Author: Derek Hutcheson, Vice Dean for Doctoral Education
The days are getting longer, and it is time once again to update you on developments in the area of doctoral education.
You will recall that we overall received a very positive external evaluation last year, with some recommendations and suggestions for further quality improvements. The next stage of that process has been in full swing over the winter. The various faculty (FFN, KFKS) and department (HK/FHK) committees have been evaluating these suggestions. In the next few weeks we will be drawing up an ‘action plan’ based on the outcome of these discussions that I will present to the university’s Advisory Committee on Doctoral Education in early May. Thanks are due to all colleagues and doctoral students who have been involved in these discussions and will continue to give input as we move forward with it.
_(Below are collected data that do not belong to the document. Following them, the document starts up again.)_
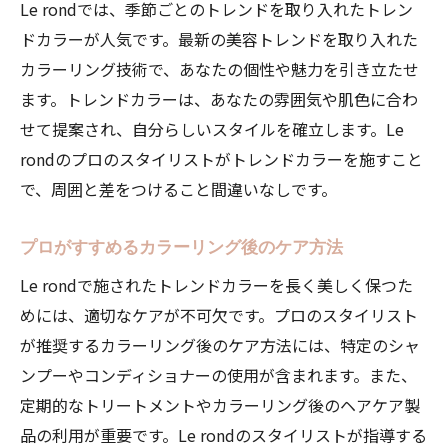
Le rondでは、季節ごとのトレンドを取り入れたトレン
ドカラーが人気です。最新の美容トレンドを取り入れた
カラーリング技術で、あなたの個性や魅力を引き立たせ
ます。トレンドカラーは、あなたの雰囲気や肌色に合わ
せて提案され、自分らしいスタイルを確立します。Le
rondのプロのスタイリストがトレンドカラーを施すこと
で、周囲と差をつけること間違いなしです。
プロがすすめるカラーリング後のケア方法
Le rondで施されたトレンドカラーを長く美しく保つた
めには、適切なケアが不可欠です。プロのスタイリスト
が推奨するカラーリング後のケア方法には、特定のシャ
ンプーやコンディショナーの使用が含まれます。また、
定期的なトリートメントやカラーリング後のヘアケア製
品の利用が重要です。Le rondのスタイリストが指導する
Spring is always a busy time of year, and it is pleasing to hear of so many colleagues who are planning to apply for external research funding with doctoral positions included. As the evaluation highlighted, a balance of internal and external funding allows us to maintain a critical mass of doctoral students while also leaving resources for the wider range of departmental research activity. We wish you good fortune in the forthcoming application rounds. A short reminder that (as per the dean’s e-mail of 13 February), external applications that involve the potential employment of doctoral students must be signed off by the dean in good time before the submission of the application. And also, that since we are obliged by law to ensure that the recruitment process for doctoral students is fair, open and transparent, the procedures for externally-financed doctoral positions should follow the same timelines and routines as for any other post.
Talking of recruitment, we are pleased to welcome three new doctoral students who started on 1 February: Fernanda Favaro and Jullietta Stoencheva in Media and Communication Studies (MKV), and Anne Marie Schröder in Interaction Design (ID). As we welcome new members of the doctoral community, we also wish success to those coming to the end of their studies. On 3 March, Marika Hedemyr will ‘nail’ her thesis (spikning) in K3, prior to defending it a public defence on 24 March.
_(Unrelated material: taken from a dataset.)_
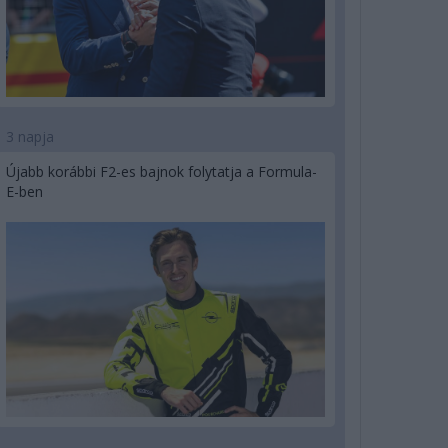
3 napja
Újabb korábbi F2-es bajnok folytatja a Formula-
E-ben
Over the next two years we expect between 20 and 25 public thesis defences – the busiest such period in the faculty since Malmö University was founded. This will place a special responsibility on us all to ensure that the final seminars and thesis reviews – as well as the preparations for public defences – are done in a smooth and timely manner. The reward will hopefully be a generation of new Malmö doctors, and a series of exciting and stimulating theses and intellectual discussions around them.
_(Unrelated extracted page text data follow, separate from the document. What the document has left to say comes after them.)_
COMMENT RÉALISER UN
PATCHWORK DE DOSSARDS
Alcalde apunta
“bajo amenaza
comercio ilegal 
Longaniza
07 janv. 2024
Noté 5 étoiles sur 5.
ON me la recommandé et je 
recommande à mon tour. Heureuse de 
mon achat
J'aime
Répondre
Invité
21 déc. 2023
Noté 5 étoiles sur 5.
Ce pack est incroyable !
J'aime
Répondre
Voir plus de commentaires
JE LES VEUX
There are also many interesting things happening in the background. The ‘Hands-On Teaching’ seminars – which started last semester – will take place at regular intervals over the next few months and discuss challenge-based learning and the roles of supervisors, examiners and students in undergraduate thesis writing. Doctoral students will also have help in writing their pedagogical porfolios, a subject we discussed in last week’s seminar with a guest seminar by Stefan Larsson of CAKL/Kristianstads Högskola There will also be a writing workshop in the summer (19-21 June) for all doctoral students. At the university level, an external assessment is currently being carried out of the faculty’s application for a new PhD subject in Organisation Studies, initiated by the Department of Urban Studies and incorporating researchers from across the university. We await further developments with interest.
Together with the Dean and the rest of the faculty leadership, I wish all doctoral students and supervisors a happy and productive spring.